Father Gleeson found in his new charge a church, a rectory and a new school, but along with these, a heavy indebtedness. The dry bones of the minutes of the corporation meetings take on living flesh when we consider the heroic way in which the little parish of some 300 families held its own during a series of trying years, and emerged, before the death of Father Gleeson in 1929, with a new church and a new rectory. 

In 1913 Father Gleeson celebrated his silver jubilee.  On June 26 of that year, Right Rev. John J. Lawler auxiliary bishop of the diocese, and seventy-five priests gathered in the church for the solemn high mass, celebrated by the jubiliarian.

Mayor H. P. Keller, representing the City of St. Paul; Daniel Lawler, the Knights of Columbus; T. J. Doyle, the Ancient Order of Hibernians; and J. A. Seeger, the Dayton’s Bluff Commercial Club, were the principal speakers at a celebration held on June 30 in the Odd Fellows’ Hall, at Reaney and Forest streets, in recognition of the work done by Father Gleeson for the church and community. At this gathering "Father Tom," as he was affectionately called, was presented with a purse by the members of the congregation in a spirit of gratitude for the work he had done in his nineteen years among them. 

The first meeting to discuss the erection of a new church took place in 1919. The entire sum of $125,000 necessary was pledged within the parish itself.  On Easter Sunday, March 25, 1923, the parishioners attended their first solemn service in the new brick and Bedford stone building in modem Gothic style.  The new church might have well been the cause of pardonable pride on the part of Father Gleeson. 

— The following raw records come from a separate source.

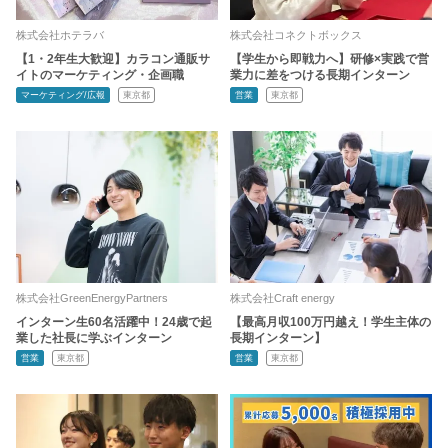
株式会社ホテラバ
株式会社コネクトボックス
【1・2年生大歓迎】カラコン通販サ
【学生から即戦力へ】研修×実践で営
イトのマーケティング・企画職
業力に差をつける長期インターン
マーケティング/広報
東京都
営業
東京都
株式会社GreenEnergyPartners
株式会社Craft energy
インターン生60名活躍中！24歳で起
【最高月収100万円越え！学生主体の
業した社長に学ぶインターン
長期インターン】
営業
東京都
営業
東京都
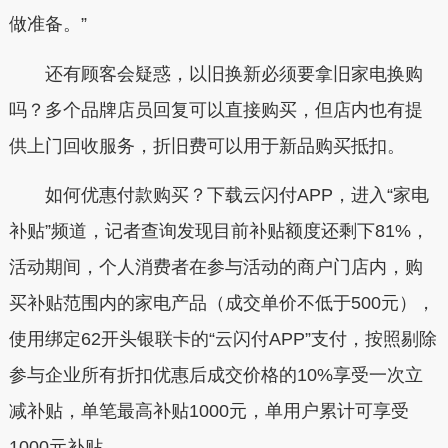
做准备。”
还有顾客会疑惑，以旧换新必须要拿旧家电换购
吗？多个品牌店员回复可以直接购买，但店内也有提
供上门回收服务，折旧费可以用于新品购买抵扣。
如何优惠付款购买？下载云闪付APP，进入“家电
补贴”频道，记者查询发现目前补贴额度还剩下81%，
活动期间，个人消费者在参与活动的商户门店内，购
买补贴范围内的家电产品（成交单价不低于500元），
使用绑定62开头银联卡的“云闪付APP”支付，按照剔除
参与企业所有折扣优惠后成交价格的10%享受一次立
减补贴，单笔最高补贴1000元，单用户累计可享受
1000元补贴。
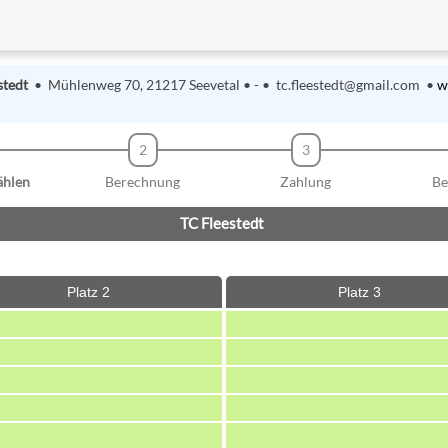
stedt
• Mühlenweg 70, 21217 Seevetal • - • tc.fleestedt@gmail.com •
w
2
3
ählen
Berechnung
Zahlung
Be
TC Fleestedt
Platz 2
Platz 3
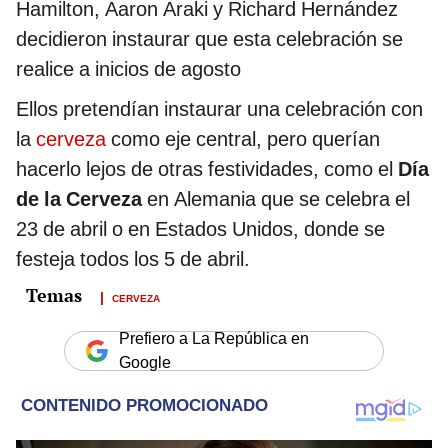
Hamilton, Aaron Araki y Richard Hernández
decidieron instaurar que esta celebración se
realice a inicios de agosto
Ellos pretendían instaurar una celebración con
la
cerveza
como eje central, pero querían
hacerlo lejos de otras festividades, como el
Día
de la Cerveza
en Alemania que se celebra el
23 de abril o en Estados Unidos, donde se
festeja todos los 5 de abril.
CERVEZA
Prefiero a La República en
Google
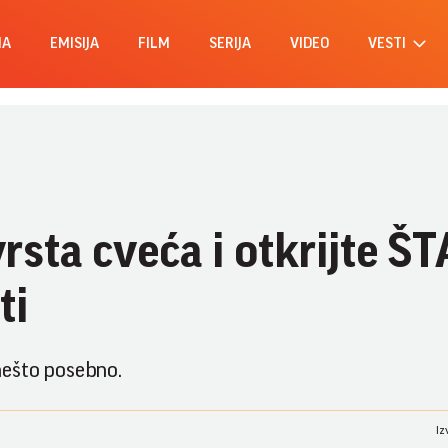
MA
EMISIJA
FILM
SERIJA
VIDEO
VESTI
rsta cveća i otkrijte ŠT
ti
 nešto posebno.
Iz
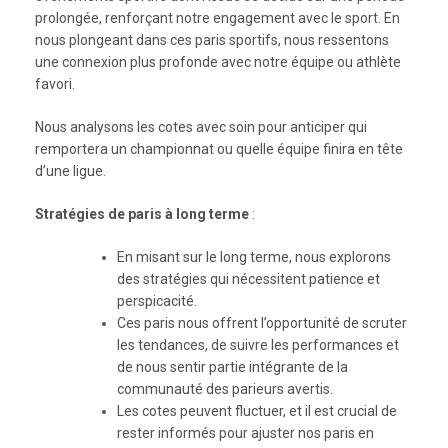
prolongée, renforçant notre engagement avec le sport. En
nous plongeant dans ces paris sportifs, nous ressentons
une connexion plus profonde avec notre équipe ou athlète
favori.
Nous analysons les cotes avec soin pour anticiper qui
remportera un championnat ou quelle équipe finira en tête
d’une ligue.
Stratégies de paris à long terme
:
En misant sur le long terme, nous explorons
des stratégies qui nécessitent patience et
perspicacité.
Ces paris nous offrent l’opportunité de scruter
les tendances, de suivre les performances et
de nous sentir partie intégrante de la
communauté des parieurs avertis.
Les cotes peuvent fluctuer, et il est crucial de
rester informés pour ajuster nos paris en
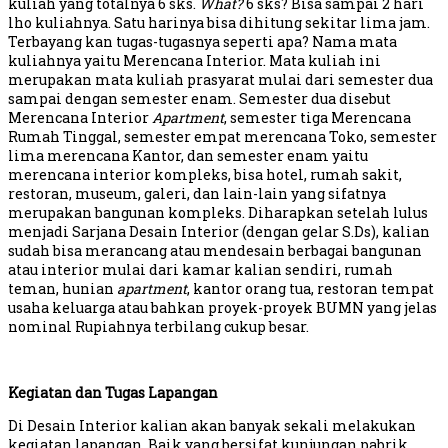
kuliah yang totalnya 6 sks.
What?
6 sks? Bisa sampai 2 hari
lho kuliahnya. Satu harinya bisa dihitung sekitar lima jam.
Terbayang kan tugas-tugasnya seperti apa? Nama mata
kuliahnya yaitu Merencana Interior. Mata kuliah ini
merupakan mata kuliah prasyarat mulai dari semester dua
sampai dengan semester enam. Semester dua disebut
Merencana Interior
Apartment
, semester tiga Merencana
Rumah Tinggal, semester empat merencana Toko, semester
lima merencana Kantor, dan semester enam yaitu
merencana interior kompleks, bisa hotel, rumah sakit,
restoran, museum, galeri, dan lain-lain yang sifatnya
merupakan bangunan kompleks. Diharapkan setelah lulus
menjadi Sarjana Desain Interior (dengan gelar S.Ds), kalian
sudah bisa merancang atau mendesain berbagai bangunan
atau interior mulai dari kamar kalian sendiri, rumah
teman, hunian
apartment
, kantor orang tua, restoran tempat
usaha keluarga atau bahkan proyek-proyek BUMN yang jelas
nominal Rupiahnya terbilang cukup besar.
Kegiatan dan Tugas Lapangan
Di Desain Interior kalian akan banyak sekali melakukan
kegiatan lapangan. Baik yang bersifat kunjungan pabrik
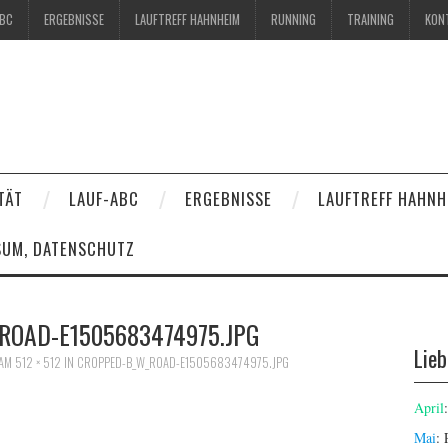
ABC
ERGEBNISSE
LAUFTREFF HAHNHEIM
RUNNING
TRAINING
KON
TÄT
LAUF-ABC
ERGEBNISSE
LAUFTREFF HAHNH
SUM, DATENSCHUTZ
ROAD-E1505683474975.JPG
Lie
AM
512 × 512
IN
CROPPED-B_W_ROAD-E1505683474975.JPG
April
Mai
: 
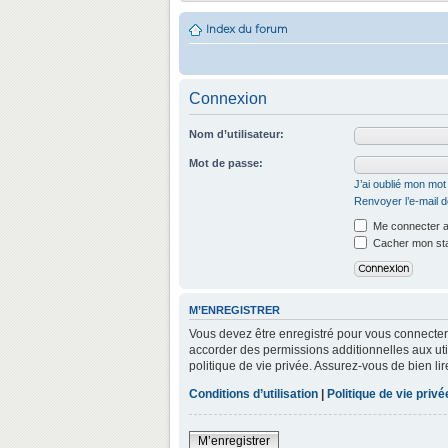
Index du forum
Connexion
Nom d’utilisateur:
Mot de passe:
J’ai oublié mon mo
Renvoyer l’e-mail d
Me connecter a
Cacher mon stat
M’ENREGISTRER
Vous devez être enregistré pour vous connecter
accorder des permissions additionnelles aux util
politique de vie privée. Assurez-vous de bien lir
Conditions d’utilisation
|
Politique de vie privé
M’enregistrer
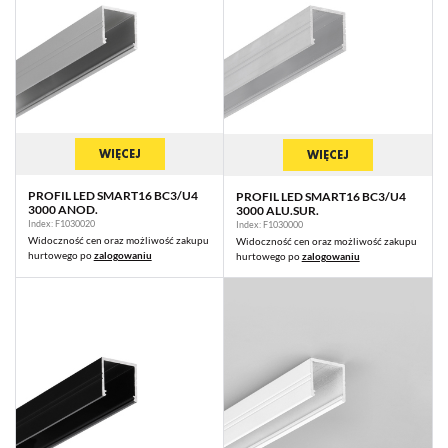
WIĘCEJ
WIĘCEJ
PROFIL LED SMART16 BC3/U4
PROFIL LED SMART16 BC3/U4
3000 ANOD.
3000 ALU.SUR.
Index: F1030020
Index: F1030000
Widoczność cen oraz możliwość zakupu
Widoczność cen oraz możliwość zakupu
hurtowego po
zalogowaniu
hurtowego po
zalogowaniu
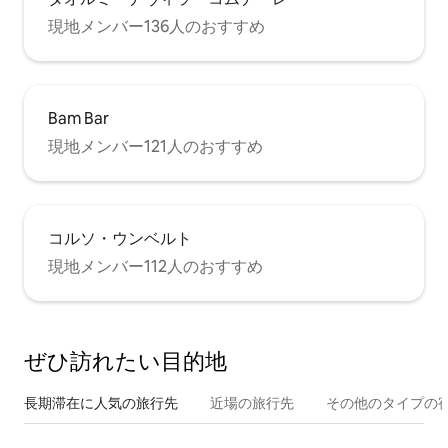
現地メンバー136人のおすすめ
Bam Bar
現地メンバー121人のおすすめ
コルソ・ウンベルト
現地メンバー112人のおすすめ
ぜひ訪⁠れ⁠た⁠い目⁠的⁠地
長期滞在に人気の旅行先
近場の旅行先
その他のタ⁠イ⁠プ⁠の宿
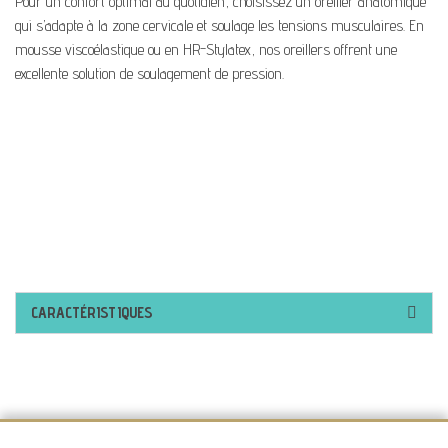
Pour un confort optimal au quotidien, choisissez un oreiller anatomique
qui s’adapte à la zone cervicale et soulage les tensions musculaires. En
mousse viscoélastique ou en HR-Stylatex, nos oreillers offrent une
excellente solution de soulagement de pression.
CARACTÉRISTIQUES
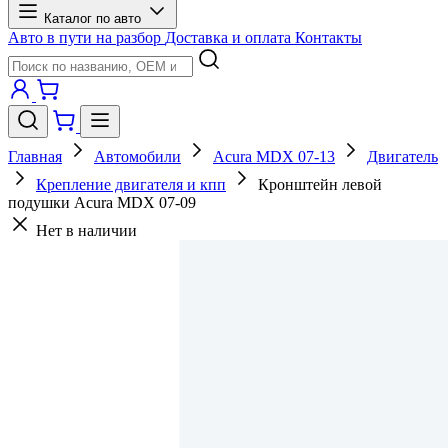
Каталог по авто
Авто в пути на разбор
Доставка и оплата
Контакты
Главная
Автомобили
Acura MDX 07-13
Двигатель
Крепление двигателя и кпп
Кронштейн левой
подушки Acura MDX 07-09
Нет в наличии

The new church was, however, only one step in the development of the parish property.  A twenty-one room brick parish house was completed in September of 1927, at a cost of $19,500, and on December 19.

Father Gleeson lived for only two years in his new home, and died after a short illness on March 3, 1929. As his successor, Rev. James E. Doyle, pointed out in his first year book, Father Gleeson "had St. John’s in mind and heart even to the last. The bulk of his modest estate will come to the parish he served so long and so faithfully."